**The task**.
Return each line of the listing that contains the string "Bonga".

[[ The data open ]]

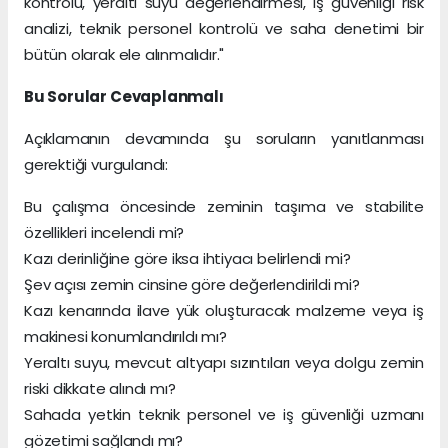
kontrolü, yeraltı suyu değerlendirmesi, iş güvenliği risk
analizi, teknik personel kontrolü ve saha denetimi bir
bütün olarak ele alınmalıdır."
Bu Sorular Cevaplanmalı
Açıklamanın devamında şu soruların yanıtlanması
gerektiği vurgulandı:
Bu çalışma öncesinde zeminin taşıma ve stabilite
özellikleri incelendi mi?
Kazı derinliğine göre iksa ihtiyacı belirlendi mi?
Şev açısı zemin cinsine göre değerlendirildi mi?
Kazı kenarında ilave yük oluşturacak malzeme veya iş
makinesi konumlandırıldı mı?
Yeraltı suyu, mevcut altyapı sızıntıları veya dolgu zemin
riski dikkate alındı mı?
Sahada yetkin teknik personel ve iş güvenliği uzmanı
gözetimi sağlandı mı?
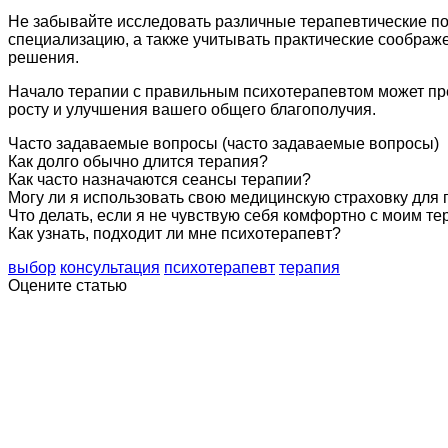
Не забывайте исследовать различные терапевтические по
специализацию, а также учитывать практические соображе
решения.
Начало терапии с правильным психотерапевтом может пр
росту и улучшения вашего общего благополучия.
Часто задаваемые вопросы (часто задаваемые вопросы)
Как долго обычно длится терапия?
Как часто назначаются сеансы терапии?
Могу ли я использовать свою медицинскую страховку для 
Что делать, если я не чувствую себя комфортно с моим т
Как узнать, подходит ли мне психотерапевт?
выбор
консультация
психотерапевт
терапия
Оцените статью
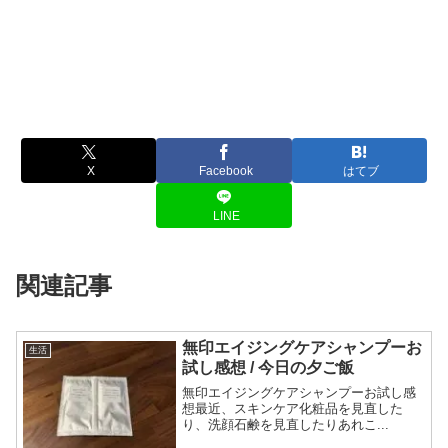
X
Facebook
はてブ
LINE
関連記事
無印エイジングケアシャンプーお
生活
試し感想 / 今日の夕ご飯
無印エイジングケアシャンプーお試し感
想最近、スキンケア化粧品を見直した
り、洗顔石鹸を見直したりあれこ...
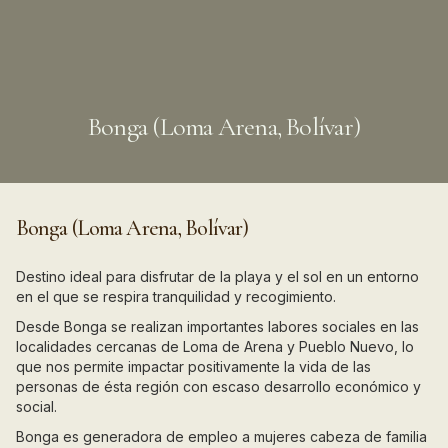
Bonga (Loma Arena, Bolívar)
Bonga (Loma Arena, Bolívar)
Destino ideal para disfrutar de la playa y el sol en un entorno
en el que se respira tranquilidad y recogimiento.
Desde Bonga se realizan importantes labores sociales en las
localidades cercanas de Loma de Arena y Pueblo Nuevo, lo
que nos permite impactar positivamente la vida de las
personas de ésta región con escaso desarrollo económico y
social.
Bonga es generadora de empleo a mujeres cabeza de familia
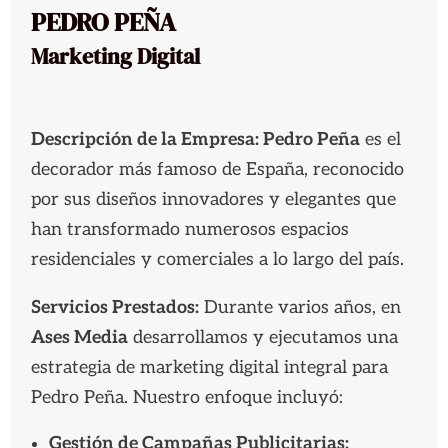
PEDRO PEÑA
Marketing Digital
Descripción de la Empresa: Pedro Peña
es el
decorador más famoso de España, reconocido
por sus diseños innovadores y elegantes que
han transformado numerosos espacios
residenciales y comerciales a lo largo del país.
Servicios Prestados:
Durante varios años, en
Ases Media
desarrollamos y ejecutamos una
estrategia de marketing digital integral para
Pedro Peña. Nuestro enfoque incluyó:
Gestión de Campañas Publicitarias:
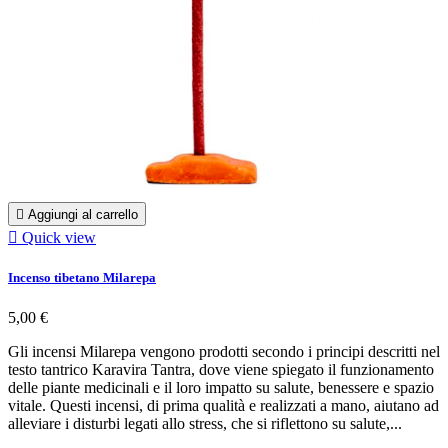

Aggiungi al carrello

Quick view
Incenso tibetano Milarepa
5,00 €
Gli incensi Milarepa vengono prodotti secondo i principi descritti nel
testo tantrico Karavira Tantra, dove viene spiegato il funzionamento
delle piante medicinali e il loro impatto su salute, benessere e spazio
vitale. Questi incensi, di prima qualità e realizzati a mano, aiutano ad
alleviare i disturbi legati allo stress, che si riflettono su salute,...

[[ The data closed ]]

**Problem solution**.
Bonga (Loma Arena, Bolívar)
Bonga (Loma Arena, Bolívar)
Desde Bonga se realizan importantes labores sociales en las
Bonga es generadora de empleo a mujeres cabeza de familia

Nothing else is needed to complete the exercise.